À l’occasion des 30 ans de la collection Quarto des éditions Gallimard, paraît un volume consacré au duo de choc Boileau-Narcejac, dont les écrits furent adaptés par les plus grands cinéastes. À la clef, sept romans qui nous tiennent en haleine de bout en bout.

Après avoir mené des carrières solos, les écrivains Pierre Boileau (1906-1989) et Thomas Narcejac (1908-1998) vont conjuguer leurs talents pour écrire plus d’une cinquantaine de romans et nouvelles, renouveler le genre du roman policier. Ni détective fétiche, ni condamnation de l’assassin, leurs intrigues se focalisent sur le parcours psychologique d’une victime en proie à des machinations.

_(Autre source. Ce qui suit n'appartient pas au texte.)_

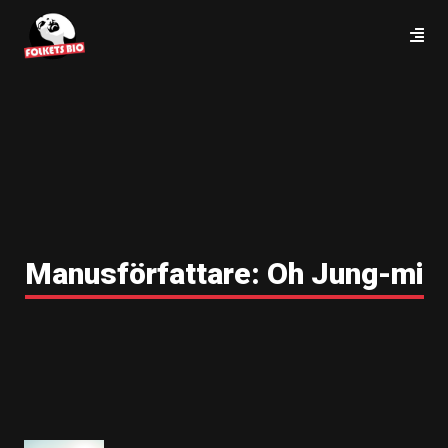
Manusförfattare:
Oh Jung-mi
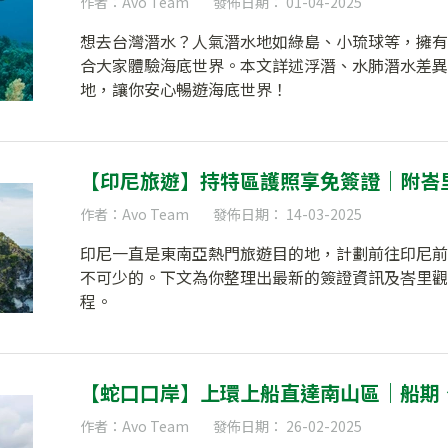
作者：Avo Team
發佈日期： 01-04-2025
想去台灣潛水？人氣潛水地如綠島、小琉球等，擁有
合大家體驗海底世界。本文詳述浮潛、水肺潛水差異與
地，讓你安心暢遊海底世界！
【印尼旅遊】持特區護照享免簽證｜附峇
作者：Avo Team
發佈日期： 14-03-2025
印尼一直是東南亞熱門旅遊目的地，計劃前往印尼前
不可少的。下文為你整理出最新的簽證資訊及峇里觀
程。
【蛇口口岸】上環上船直達南山區｜船期
作者：Avo Team
發佈日期： 26-02-2025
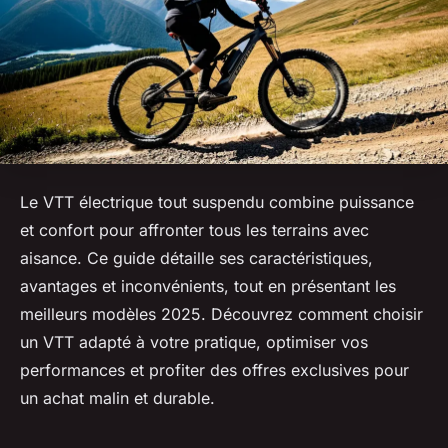
Le VTT électrique tout suspendu combine puissance
et confort pour affronter tous les terrains avec
aisance. Ce guide détaille ses caractéristiques,
avantages et inconvénients, tout en présentant les
meilleurs modèles 2025. Découvrez comment choisir
un VTT adapté à votre pratique, optimiser vos
performances et profiter des offres exclusives pour
un achat malin et durable.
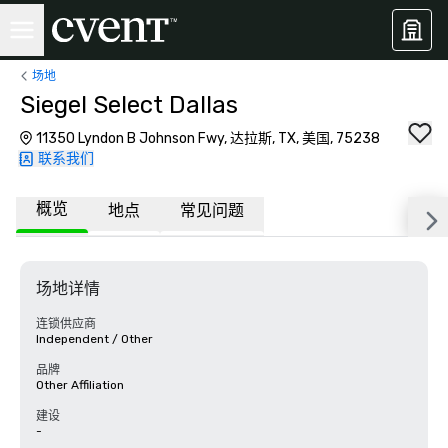
场地
Siegel Select Dallas
11350 Lyndon B Johnson Fwy, 达拉斯, TX, 美国, 75238
联系我们
概览
地点
常见问题
场地详情
连锁供应商
Independent / Other
品牌
Other Affiliation
建设
-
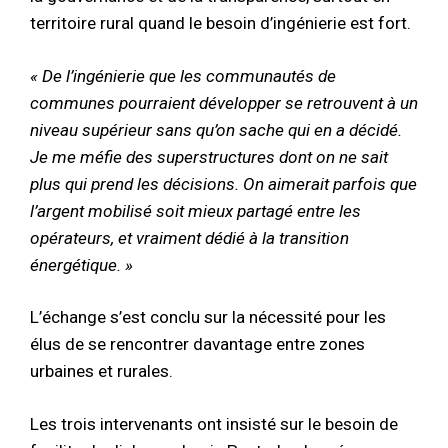
territoire rural quand le besoin d’ingénierie est fort.
« De l’ingénierie que les communautés de
communes pourraient développer se retrouvent à un
niveau supérieur sans qu’on sache qui en a décidé.
Je me méfie des superstructures dont on ne sait
plus qui prend les décisions. On aimerait parfois que
l’argent mobilisé soit mieux partagé entre les
opérateurs, et vraiment dédié à la transition
énergétique. »
L’échange s’est conclu sur la nécessité pour les
élus de se rencontrer davantage entre zones
urbaines et rurales.
Les trois intervenants ont insisté sur le besoin de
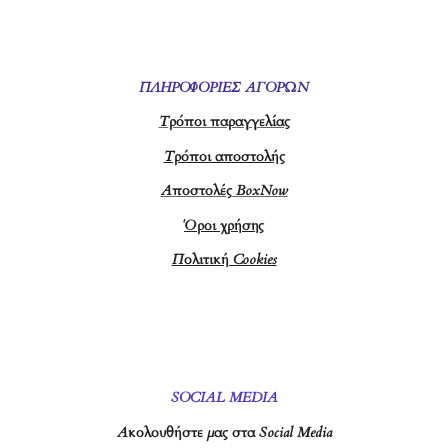
ΠΛΗΡΟΦΟΡΙΕΣ ΑΓΟΡΩΝ
Τρόποι παραγγελίας
Τρόποι αποστολής
Αποστολές BoxNow
Όροι χρήσης
Πολιτική Cookies
SOCIAL MEDIA
Ακολουθήστε μας στα Social Media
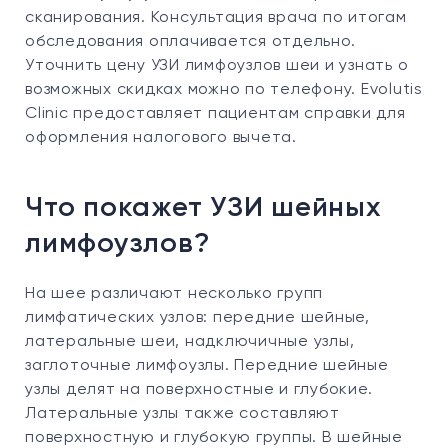
сканирования. Консультация врача по итогам
обследования оплачивается отдельно.
Уточнить цену УЗИ лимфоузлов шеи и узнать о
возможных скидках можно по телефону. Evolutis
Clinic предоставляет пациентам справки для
оформления налогового вычета.
Что покажет УЗИ шейных
лимфоузлов?
На шее различают несколько групп
лимфатических узлов: передние шейные,
латеральные шеи, надключичные узлы,
заглоточные лимфоузлы. Передние шейные
узлы делят на поверхностные и глубокие.
Латеральные узлы также составляют
поверхностную и глубокую группы. В шейные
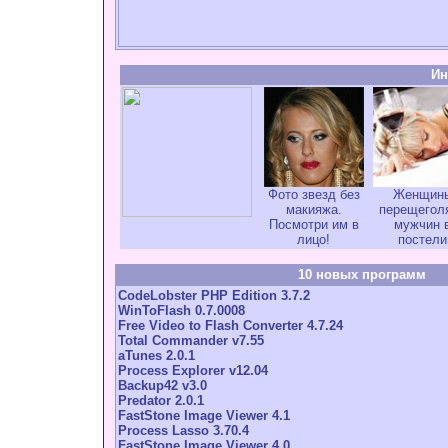
Ин
Фото звезд без
Женщин
макияжа.
перещегол
Посмотри им в
мужчин 
лицо!
постели
10 новых программ
CodeLobster PHP Edition 3.7.2
WinToFlash 0.7.0008
Free Video to Flash Converter 4.7.24
Total Commander v7.55
aTunes 2.0.1
Process Explorer v12.04
Backup42 v3.0
Predator 2.0.1
FastStone Image Viewer 4.1
Process Lasso 3.70.4
FastStone Image Viewer 4.0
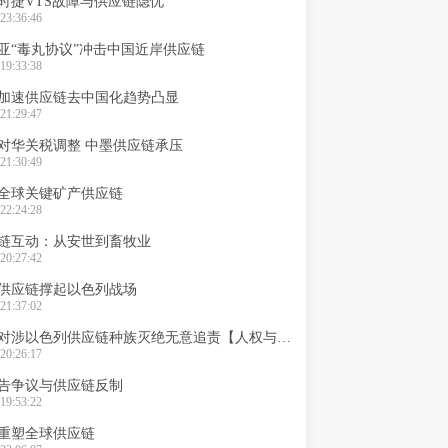
时捷VTS故障与供应链隐忧
23:36:46
亚“毒丸协议”冲击中国近岸供应链
19:33:38
加速供应链去中国化趋势凸显
21:29:47
对华关税调整 中墨供应链承压
21:30:49
全球关键矿产供应链
22:24:28
链互动：从安世到畜牧业
20:27:42
供应链撑起以色列战场
21:37:02
德国欧盟对涉以色列供应链种族灭绝无意追责【人权与供应链】
20:26:17
告争议与供应链反制
19:53:22
重塑全球供应链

Comme l’écrivait Narcejac, « si le roman policier était le roman du détective et le roman noir celui du bourreau, le suspense est celui de la victime ». En suivant les angoisses comme les stupeurs de celle-ci, on se délecte de la mécanique implacable imaginée par le duo qui sème l’effroi. On dévore Les visages de l’ombre (1953), Les louves (1955) ou Maléfices (1961).

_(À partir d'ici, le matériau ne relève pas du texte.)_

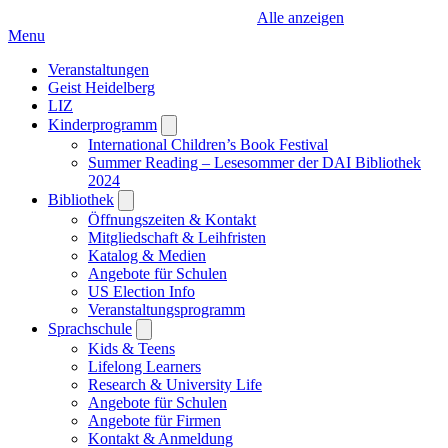
Alle anzeigen
Menu
Veranstaltungen
Geist Heidelberg
LIZ
Kinderprogramm
Open
submenu
International Children’s Book Festival
Summer Reading – Lesesommer der DAI Bibliothek
2024
Bibliothek
Open
submenu
Öffnungszeiten & Kontakt
Mitgliedschaft & Leihfristen
Katalog & Medien
Angebote für Schulen
US Election Info
Veranstaltungsprogramm
Sprachschule
Open
submenu
Kids & Teens
Lifelong Learners
Research & University Life
Angebote für Schulen
Angebote für Firmen
Kontakt & Anmeldung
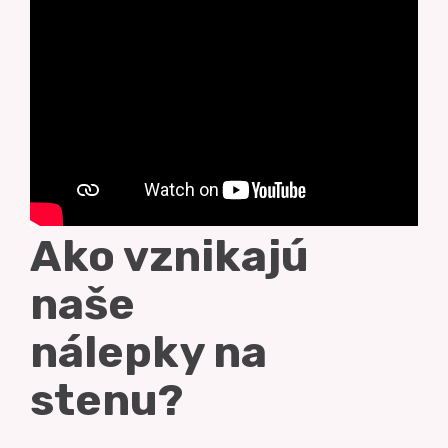
NAPÍŠTE NÁM
Ako vznikajú
naše
nálepky na
stenu?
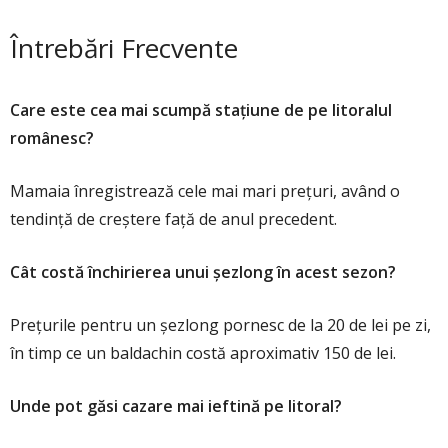
Întrebări Frecvente
Care este cea mai scumpă stațiune de pe litoralul
românesc?
Mamaia înregistrează cele mai mari prețuri, având o
tendință de creștere față de anul precedent.
Cât costă închirierea unui șezlong în acest sezon?
Prețurile pentru un șezlong pornesc de la 20 de lei pe zi,
în timp ce un baldachin costă aproximativ 150 de lei.
Unde pot găsi cazare mai ieftină pe litoral?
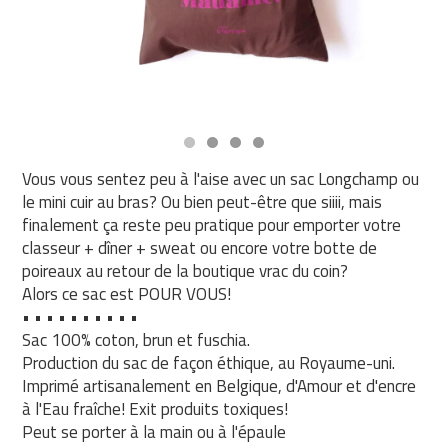
Vous vous sentez peu à l'aise avec un sac Longchamp ou
le mini cuir au bras? Ou bien peut-être que siiii, mais
finalement ça reste peu pratique pour emporter votre
classeur + dîner + sweat ou encore votre botte de
poireaux au retour de la boutique vrac du coin?
Alors ce sac est POUR VOUS!
• • • • • • • • • •
Sac 100% coton, brun et fuschia.
Production du sac de façon éthique, au Royaume-uni.
Imprimé artisanalement en Belgique, d'Amour et d'encre
à l'Eau fraîche! Exit produits toxiques!
Peut se porter à la main ou à l'épaule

Fausses pistes, cadavres qui disparaissent, morts qui réapparaissent, identités doubles, personnages tourmentés, complots démoniaques, tous les ingrédients sont là pour captiver l’attention du lecteur jusqu’au dénouement. C’est le cas au fil des sept romans réunis dans ce Quarto, tous portés à l’écran. Les auteurs sont vite devenus scénaristes-dialoguistes et adaptateurs au cinéma. Outre les romans, le volume nous retrace les parcours singuliers de Boileau-Narcejac, la déclinaison de leurs œuvres comme leur place dans la littérature policière, sous la plume de Dominique Jeannerod, grand spécialiste du genre qui dirige le groupe de recherches international Crime Friction.

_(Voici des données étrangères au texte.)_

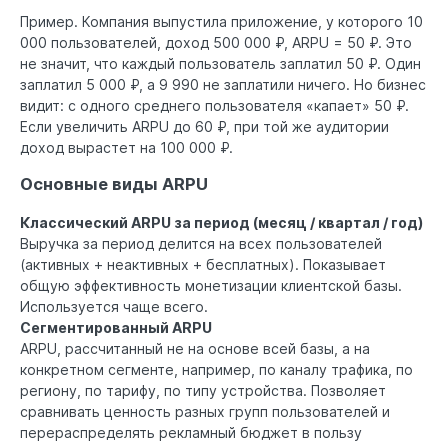
Пример. Компания выпустила приложение, у которого 10
000 пользователей, доход 500 000 ₽, ARPU = 50 ₽. Это
не значит, что каждый пользователь заплатил 50 ₽. Один
заплатил 5 000 ₽, а 9 990 не заплатили ничего. Но бизнес
видит: с одного среднего пользователя «капает» 50 ₽.
Если увеличить ARPU до 60 ₽, при той же аудитории
доход вырастет на 100 000 ₽.
Основные виды ARPU
Классический ARPU за период (месяц / квартал / год)
Выручка за период делится на всех пользователей
(активных + неактивных + бесплатных). Показывает
общую эффективность монетизации клиентской базы.
Используется чаще всего.
Сегментированный ARPU
ARPU, рассчитанный не на основе всей базы, а на
конкретном сегменте, например, по каналу трафика, по
региону, по тарифу, по типу устройства. Позволяет
сравнивать ценность разных групп пользователей и
перераспределять рекламный бюджет в пользу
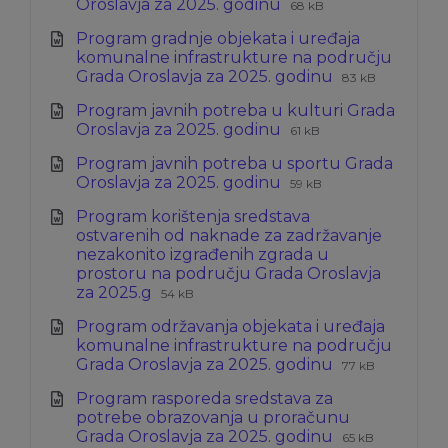
Ekstenzija
Veličina
Oroslavja za 2025. godinu
68 kB
datoteke:
datoteke:
Program gradnje objekata i uređaja
docx
komunalne infrastrukture na području
Ekstenzija
Veličina
Grada Oroslavja za 2025. godinu
83 kB
datoteke:
datoteke:
Program javnih potreba u kulturi Grada
docx
Ekstenzija
Veličina
Oroslavja za 2025. godinu
61 kB
datoteke:
datoteke:
Program javnih potreba u sportu Grada
docx
Ekstenzija
Veličina
Oroslavja za 2025. godinu
59 kB
datoteke:
datoteke:
Program korištenja sredstava
docx
ostvarenih od naknade za zadržavanje
nezakonito izgrađenih zgrada u
prostoru na području Grada Oroslavja
Ekstenzija
Veličina
za 2025.g
54 kB
datoteke:
datoteke:
Program održavanja objekata i uređaja
doc
komunalne infrastrukture na području
Ekstenzija
Veličina
Grada Oroslavja za 2025. godinu
77 kB
datoteke:
datoteke:
Program rasporeda sredstava za
docx
potrebe obrazovanja u proračunu
Ekstenzija
Veličina
Grada Oroslavja za 2025. godinu
65 kB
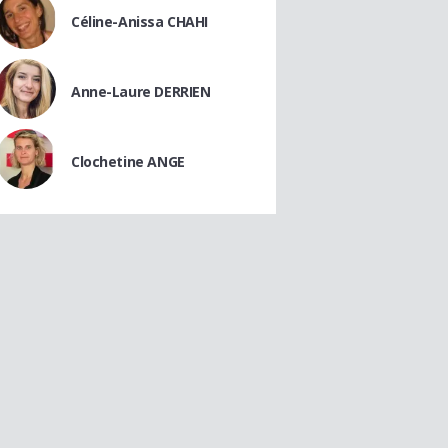
Céline-Anissa CHAHI
Anne-Laure DERRIEN
Clochetine ANGE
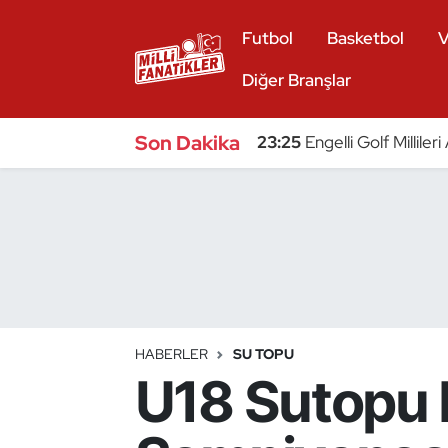
Futbol
Basketbol
V
Atıcılık
Diğer Branşlar
Atletizm
Son Dakika
23:25
Engelli Golf Millile
Badminton
Basketbol
Beyzbol
Bilardo
HABERLER
SU TOPU
U18 Sutopu M
Binicilik
Bisiklet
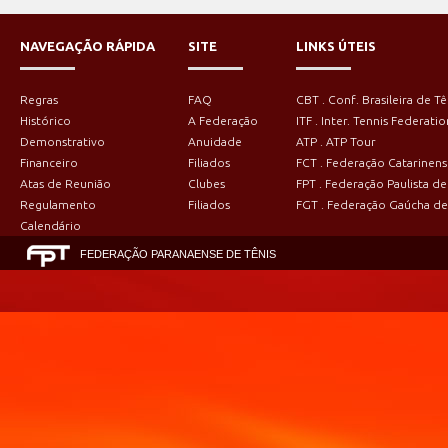
NAVEGAÇÃO RÁPIDA
SITE
LINKS ÚTEIS
Regras
FAQ
CBT . Conf. Brasileira de Tê
Histórico
A Federação
ITF . Inter. Tennis Federatio
Demonstrativo
Anuidade
ATP . ATP Tour
Financeiro
Filiados
FCT . Federação Catarinens
Atas de Reunião
Clubes
FPT . Federação Paulista de
Regulamento
Filiados
FGT . Federação Gaúcha de
Calendário
FEDERAÇÃO PARANAENSE DE TÊNIS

Dans Celle qui n’était plus (1952), on suit la frayeur d’un représentant de commerce dupé par sa femme et sa maîtresse. Le roman est porté à l’écran par Henri-Georges Clouzot sous le titre Les diaboliques. Un film qui va lancer la carrière littéraire du duo et lui garantir un franc succès. Idem pour D’entre les morts (1958) qui nous raconte les tourments d’un homme trompé par un ami, dont s’empare Alfred Hitchcock pour réaliser Sueurs froides. La filmographie tirée de leurs écrits est impressionnante, tant au cinéma qu’à la télévision : une quarantaine de films au total. Il faut dire que leurs histoires sont rondement menées au point que le spectateur, comme le lecteur, s’y perd quand les victimes s’avèrent parfois être des bourreaux ou l’inverse. Du grand art ! Amélie Meffre
Suspense, du roman à l’écran, Boileau-Narcejac (Quarto Gallimard, 1280 p., 35€)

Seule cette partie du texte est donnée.